What is needed>
Set down, please, without alteration, the lines of the entries below from the first through the one containing "esta empresa se destaca por su eficiencia y".
=== Provided entries ===
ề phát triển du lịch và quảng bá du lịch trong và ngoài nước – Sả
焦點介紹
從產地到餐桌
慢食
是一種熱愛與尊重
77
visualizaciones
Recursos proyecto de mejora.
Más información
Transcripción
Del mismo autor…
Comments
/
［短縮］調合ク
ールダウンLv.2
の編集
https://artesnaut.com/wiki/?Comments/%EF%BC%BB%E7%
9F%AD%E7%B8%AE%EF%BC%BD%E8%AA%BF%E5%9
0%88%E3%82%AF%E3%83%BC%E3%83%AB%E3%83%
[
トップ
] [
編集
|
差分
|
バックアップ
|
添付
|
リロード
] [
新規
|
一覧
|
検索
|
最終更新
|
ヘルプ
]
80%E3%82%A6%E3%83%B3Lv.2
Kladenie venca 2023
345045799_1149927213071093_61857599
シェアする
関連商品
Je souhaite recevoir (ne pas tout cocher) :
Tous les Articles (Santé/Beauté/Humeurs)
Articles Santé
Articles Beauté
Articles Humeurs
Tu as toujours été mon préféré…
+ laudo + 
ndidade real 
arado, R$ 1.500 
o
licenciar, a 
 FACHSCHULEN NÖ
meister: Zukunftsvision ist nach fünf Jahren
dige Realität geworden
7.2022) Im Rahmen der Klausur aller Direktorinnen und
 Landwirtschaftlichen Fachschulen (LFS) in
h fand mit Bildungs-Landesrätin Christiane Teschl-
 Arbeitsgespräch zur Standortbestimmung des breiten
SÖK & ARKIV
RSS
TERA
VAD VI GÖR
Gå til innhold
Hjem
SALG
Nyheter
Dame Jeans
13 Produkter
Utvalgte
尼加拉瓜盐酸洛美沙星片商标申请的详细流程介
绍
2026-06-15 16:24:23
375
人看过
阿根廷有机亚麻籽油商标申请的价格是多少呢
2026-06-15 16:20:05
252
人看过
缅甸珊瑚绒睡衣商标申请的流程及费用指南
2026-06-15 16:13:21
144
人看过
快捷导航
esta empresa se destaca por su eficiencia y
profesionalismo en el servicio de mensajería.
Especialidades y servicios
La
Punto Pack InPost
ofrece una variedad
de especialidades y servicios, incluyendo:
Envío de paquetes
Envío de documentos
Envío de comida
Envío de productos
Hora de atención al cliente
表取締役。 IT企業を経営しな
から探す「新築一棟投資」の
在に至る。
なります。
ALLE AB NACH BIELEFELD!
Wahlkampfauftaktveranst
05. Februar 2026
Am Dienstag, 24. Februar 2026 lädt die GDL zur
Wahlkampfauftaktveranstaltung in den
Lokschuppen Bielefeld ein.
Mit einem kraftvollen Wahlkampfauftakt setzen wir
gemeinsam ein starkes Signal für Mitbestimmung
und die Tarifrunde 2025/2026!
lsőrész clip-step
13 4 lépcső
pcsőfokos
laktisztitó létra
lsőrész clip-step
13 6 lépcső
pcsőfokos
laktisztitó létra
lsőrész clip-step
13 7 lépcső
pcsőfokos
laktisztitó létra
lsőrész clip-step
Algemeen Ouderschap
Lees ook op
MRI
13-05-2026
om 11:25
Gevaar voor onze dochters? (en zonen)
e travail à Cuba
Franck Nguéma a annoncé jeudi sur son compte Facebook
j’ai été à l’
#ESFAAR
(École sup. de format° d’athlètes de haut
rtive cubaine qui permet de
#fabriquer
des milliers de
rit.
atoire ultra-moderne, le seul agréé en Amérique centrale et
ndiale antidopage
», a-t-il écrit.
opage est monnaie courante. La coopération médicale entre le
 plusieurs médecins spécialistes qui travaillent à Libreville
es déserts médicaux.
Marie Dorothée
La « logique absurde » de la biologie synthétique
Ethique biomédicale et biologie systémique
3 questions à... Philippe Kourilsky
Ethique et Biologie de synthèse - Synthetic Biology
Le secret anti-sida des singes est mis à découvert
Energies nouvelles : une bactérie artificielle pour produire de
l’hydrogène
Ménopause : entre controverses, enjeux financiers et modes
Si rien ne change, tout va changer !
===
Answer box>
ề phát triển du lịch và quảng bá du lịch trong và ngoài nước – Sả
焦點介紹
從產地到餐桌
慢食
是一種熱愛與尊重
77
visualizaciones
Recursos proyecto de mejora.
Más información
Transcripción
Del mismo autor…
Comments
/
［短縮］調合ク
ールダウンLv.2
の編集
https://artesnaut.com/wiki/?Comments/%EF%BC%BB%E7%
9F%AD%E7%B8%AE%EF%BC%BD%E8%AA%BF%E5%9
0%88%E3%82%AF%E3%83%BC%E3%83%AB%E3%83%
[
トップ
] [
編集
|
差分
|
バックアップ
|
添付
|
リロード
] [
新規
|
一覧
|
検索
|
最終更新
|
ヘルプ
]
80%E3%82%A6%E3%83%B3Lv.2
Kladenie venca 2023
345045799_1149927213071093_61857599
シェアする
関連商品
Je souhaite recevoir (ne pas tout cocher) :
Tous les Articles (Santé/Beauté/Humeurs)
Articles Santé
Articles Beauté
Articles Humeurs
Tu as toujours été mon préféré…
+ laudo + 
ndidade real 
arado, R$ 1.500 
o
licenciar, a 
 FACHSCHULEN NÖ
meister: Zukunftsvision ist nach fünf Jahren
dige Realität geworden
7.2022) Im Rahmen der Klausur aller Direktorinnen und
 Landwirtschaftlichen Fachschulen (LFS) in
h fand mit Bildungs-Landesrätin Christiane Teschl-
 Arbeitsgespräch zur Standortbestimmung des breiten
SÖK & ARKIV
RSS
TERA
VAD VI GÖR
Gå til innhold
Hjem
SALG
Nyheter
Dame Jeans
13 Produkter
Utvalgte
尼加拉瓜盐酸洛美沙星片商标申请的详细流程介
绍
2026-06-15 16:24:23
375
人看过
阿根廷有机亚麻籽油商标申请的价格是多少呢
2026-06-15 16:20:05
252
人看过
缅甸珊瑚绒睡衣商标申请的流程及费用指南
2026-06-15 16:13:21
144
人看过
快捷导航
esta empresa se destaca por su eficiencia y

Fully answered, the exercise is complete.